Within the church context, extending genuine love to others is a key principle demonstrated by Jesus himself. Human connection, infused with the love of God, is a powerful force of change that can produce healing. Church therapy, then, must be centered around the idea that we foster genuine love within our therapy. Within this framework, the church therapist is one who is known and who is available. There is no stigma in needing love, since this is the state in which we all find ourselves. There are no barriers to accessibility of counseling, because it is available to all in the church who are in need.

When a person experiences a problem in life (whether it be trauma, depression, anxiety, or adjustment problems), one of the most difficult things he or she could do would be to go to an unfamiliar office in a building they have not seen before and talk to a stranger about the deepest hurts of the soul. Without church therapy, this is the only option for obtaining professionally trained help. But church therapists have had the opportunity to demonstrate to those in the church that they are trustworthy. Proximity, usually avoided in counseling relationships, actually offers safety and comfort. The church therapist’s office is located right within the church walls, directly in the place of deep security and familiarity.

Many in the mental health field would argue that anonymity and distance make therapy a safe experience for the client and therapist.  For some, this may be true. However, it is my belief that proximity and familiarity actually offer a kind of safety that allows those who would otherwise avoid counseling to feel able to enter in. Church therapy promotes accessibility and decreases stigma because it creates a church culture that says, “We expect you to need help. We are here for you.” This culture inherently encourages those who might not have sought help otherwise to come and receive services that can free them from emotional burdens.

Addressing Dual Relationships: Should Pastors Counsel?

In most ethical codes for counselors, there is mention that the counselor should seek to avoid dual relationships that are deemed harmful to the client. There are some areas that are never a good idea (having a sexual relationship with a client) and there are some grey areas (living in a small town and coaching Little League where a client’s child is a participant). Some dual relationships can be prevented, and some are unavoidable especially in smaller communities. Christian communities, even within large cities, can often feel small, with many overlapping circles. Unless you live very far from where you work, even the Christian counselor in private practice is likely to have some unavoidable dual relationships with clients.

Dual relationships, however, are not always harmful. The very first question to be asked with dual relationships is this: does the relationship help or harm the client? In an article published on the website of the American Counseling Association, one of the authors gives an example in which he counsels parents who are raising children with muscular dystrophy. The counselor is knowledgeable in this area because he too has a child with muscular dystrophy. As the counselor serves on agency boards and is active in the community in support of causes related to muscular dystrophy, he frequently interacts outside the counseling arena with his clients. This example is highlighted as a beneficial dual relationship, in which the counselor actually gains MORE credibility with his clients because of his work outside the therapy context.

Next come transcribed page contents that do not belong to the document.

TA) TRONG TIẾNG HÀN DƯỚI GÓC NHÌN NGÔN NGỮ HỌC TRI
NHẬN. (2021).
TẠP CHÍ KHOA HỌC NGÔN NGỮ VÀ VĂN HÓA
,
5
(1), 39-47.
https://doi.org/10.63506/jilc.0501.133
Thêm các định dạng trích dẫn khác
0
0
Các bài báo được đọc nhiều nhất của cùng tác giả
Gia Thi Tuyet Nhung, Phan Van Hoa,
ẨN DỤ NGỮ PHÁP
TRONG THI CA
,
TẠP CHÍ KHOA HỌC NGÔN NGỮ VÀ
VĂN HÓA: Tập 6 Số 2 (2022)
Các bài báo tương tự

In 2005 American Counseling Association Code of Ethics was updated to increase clarity about dual relationships and opened the door for beneficial dual relationships to exist. This change was of tremendous help to the Christian community, as counselors available to help church members face this problem daily. Can you see clients from your own church? Can a pastor serve as both a pastor and a counselor? Are these two roles or one?

The Church Therapy model suggests that the professional on-staff counselor is always in the role of counselor. Most larger churches no longer have only one pastor; rather, a team of church leaders work together to handle preaching, teaching, pastoral care/visitation, mercy ministries, and discipleship. Because of the growing awareness of mental health issues within the church, more of these problems are coming to light and are requiring treatment. A church therapist can serve as the person who handles these issues, both with individual therapy and with groups, leaving other pastors freed up to focus on other responsibilities.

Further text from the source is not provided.